Year: Team; Games; Passing; Rushing; Sacks
GP: GS; Record; Cmp; Att; Pct; Yds; Y/A; Lng; TD; Int; Rtg; Att; Yds; Avg; Lng; TD; Sck; Yds
1989: WAS; 2; 0; 0-0; 5; 10; 50.0; 91; 9.1; 39; 1; 1; 75.4; 5; 10; 2.0; 9; 0; 3; 9
1990: WAS; 7; 5; 3-2; 91; 156; 58.3; 1,015; 6.5; 44; 3; 10; 57.5; 23; 106; 4.6; 17; 2; 9; 62
1992: SDG; 16; 15; 11-4; 263; 454; 57.9; 3,356; 7.4; 67; 16; 18; 76.4; 28; 79; 2.8; 25; 4; 28; 218
1993: SDG; 12; 10; 6-4; 173; 324; 53.4; 1,981; 6.1; 48; 12; 10; 71.5; 8; 37; 4.6; 27; 0; 18; 142
1994: SDG; 15; 15; 11-4; 264; 453; 58.3; 3,209; 7.1; 99; 17; 12; 81.6; 19; 19; 1.0; 8; 0; 25; 223
1995: SDG; 15; 15; 9-6; 282; 478; 59.0; 3,381; 7.1; 51; 17; 14; 80.4; 33; 53; 1.6; 18; 1; 23; 197
1996: SDG; 13; 13; 7-6; 232; 416; 55.8; 2,670; 6.4; 63; 18; 13; 76.7; 21; 28; 1.3; 7; 0; 20; 187
1997: SDG; 8; 8; 3-5; 121; 225; 53.8; 1,488; 6.6; 72; 5; 6; 70.7; 13; 24; 1.8; 11; 0; 18; 144
Career: 88; 81; 50-31; 1,431; 2,516; 56.9; 17,191; 6.8; 99; 89; 84; 75.8; 150; 356; 2.4; 27; 7; 144; 1,182

===Playoffs===

Year: Team; Games; Passing; Rushing; Sacks
GP: GS; Record; Cmp; Att; Pct; Yds; Y/A; Lng; TD; Int; Rtg; Att; Yds; Avg; Lng; TD; Sck; Yds
1992: SDG; 2; 2; 1-1; 32; 67; 47.8; 339; 5.1; 44; 0; 4; 38.1; 2; 10; 5.0; 10; 0; 6; 57
1994: SDG; 3; 3; 2-1; 63; 114; 55.3; 716; 6.3; 43; 4; 5; 67.7; 7; 1; 0.1; 3; 0; 5; 35
1995: SDG; 1; 1; 0-1; 23; 47; 48.9; 292; 6.2; 26; 2; 4; 47.5; 4; 32; 8.0; 17; 0; 1; 8
Career: 6; 6; 3-3; 118; 228; 51.8; 1,347; 5.9; 44; 6; 13; 54.8; 13; 43; 3.3; 17; 0; 12; 100

== Post-playing career ==
Humphries became a college football commentator, and also hosts his namesake celebrity golf tournament, which has raised more than $1 million over the years for Rady Children's Hospital in San Diego.

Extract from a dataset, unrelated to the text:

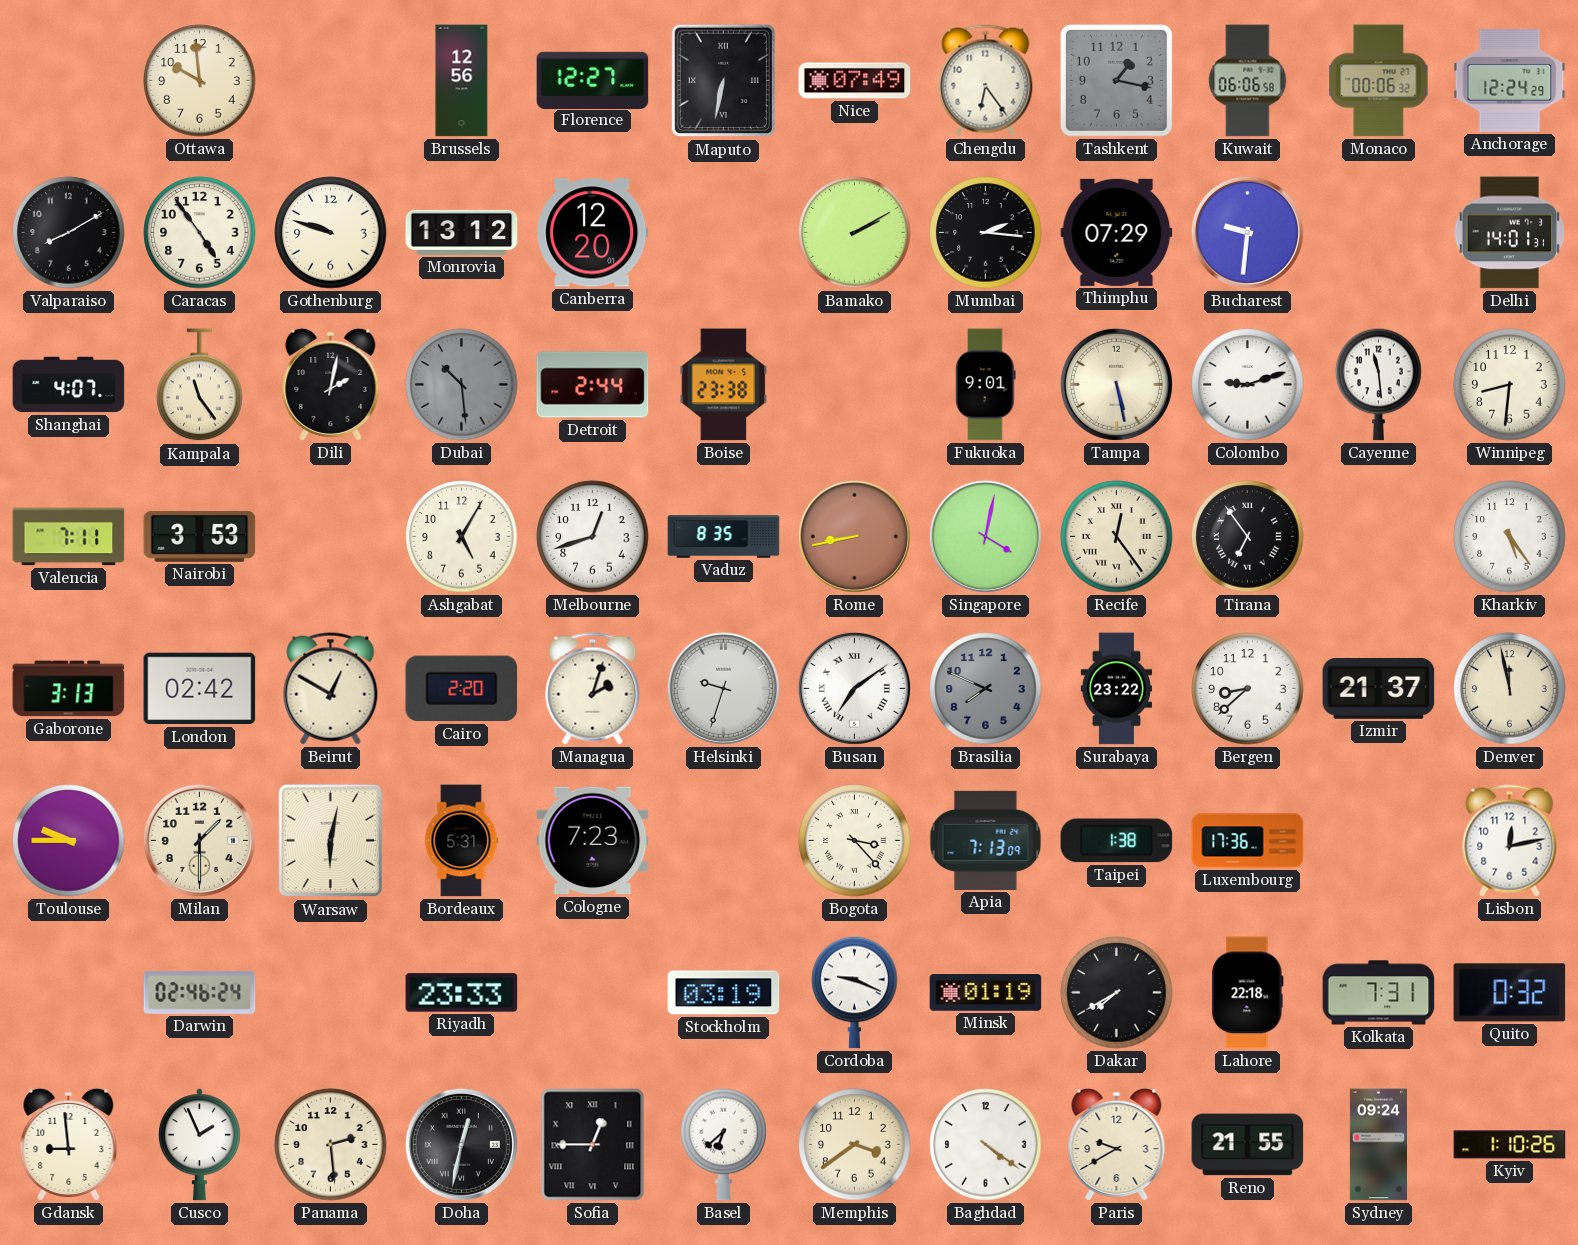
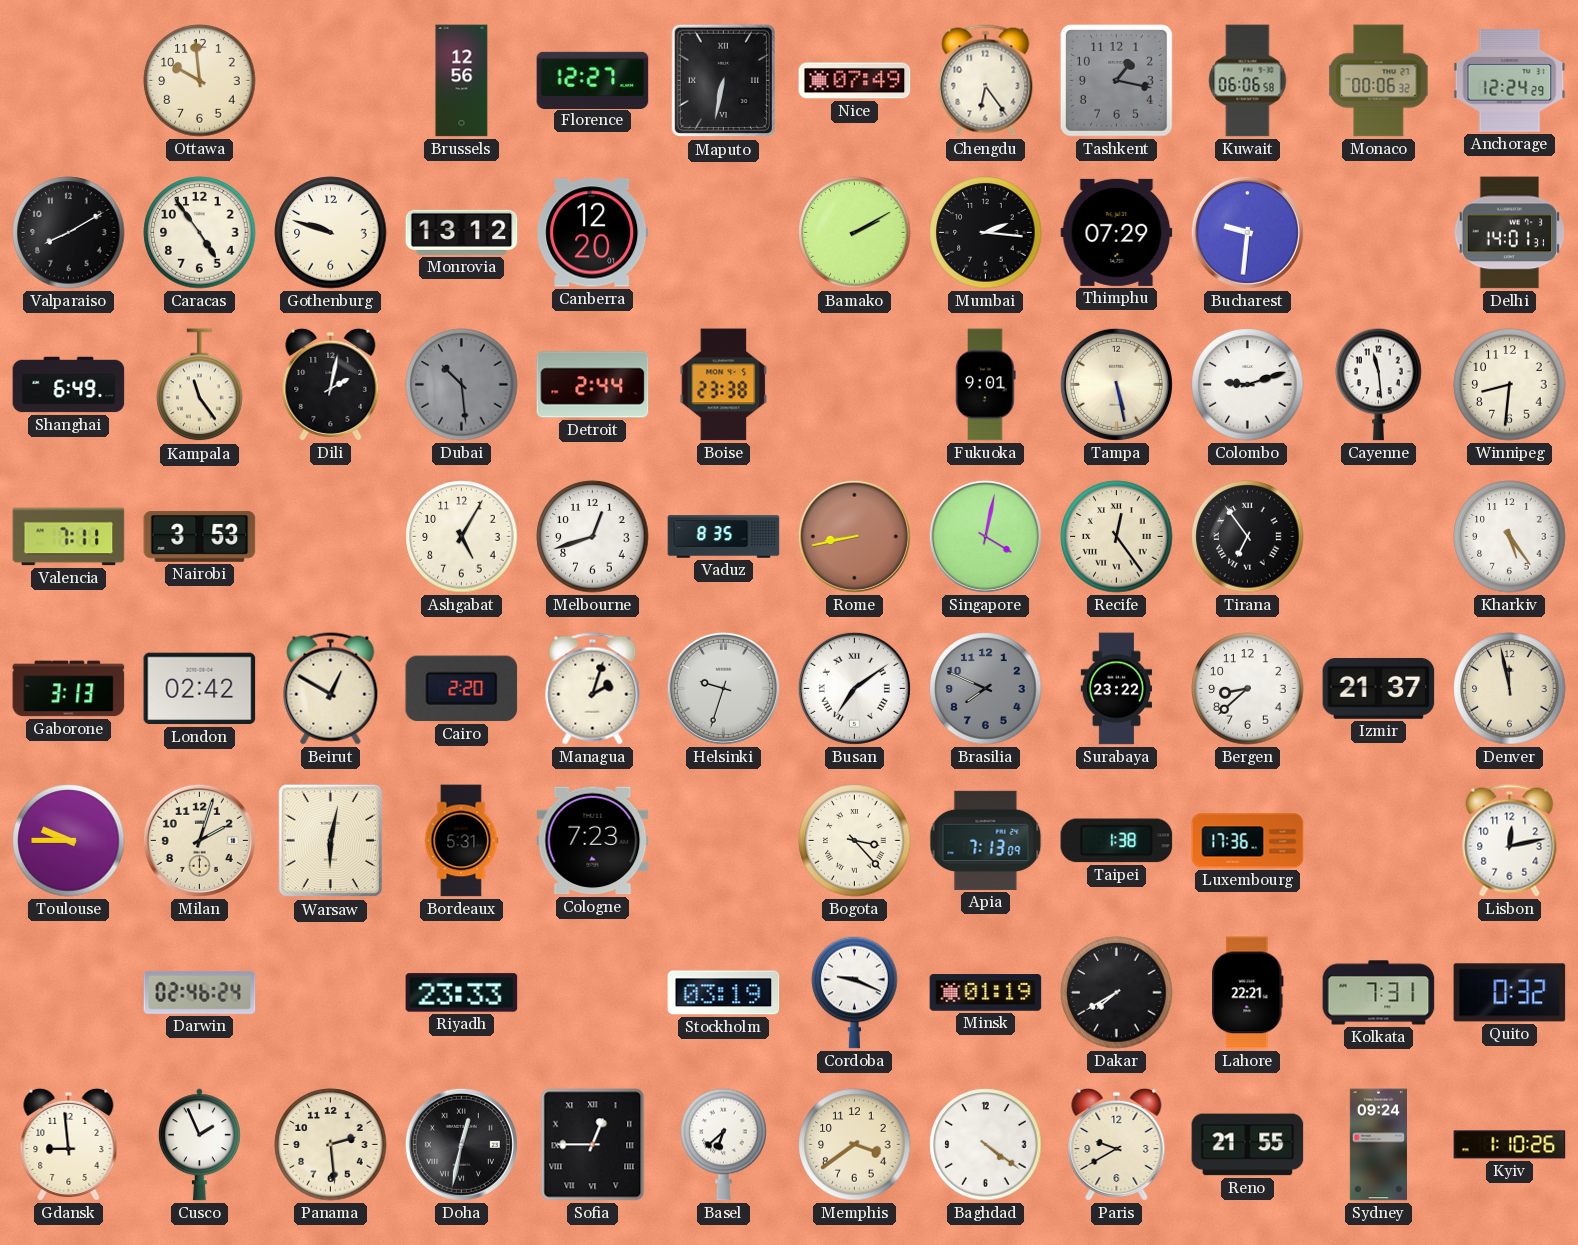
Shanghai: 4:07 -> 6:49
Milan: 1:30 -> 2:03
Lahore: 22:18 -> 22:21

Humphries has served as the head girls basketball coach at Ouachita Christian School in Monroe, Louisiana since 2017.

=== Golf ===
Humphries has qualified for amateur golf's United States Senior Amateur Championship in 2022 and the R&A Senior Amateur Championship in 2023, finishing fourth in the latter.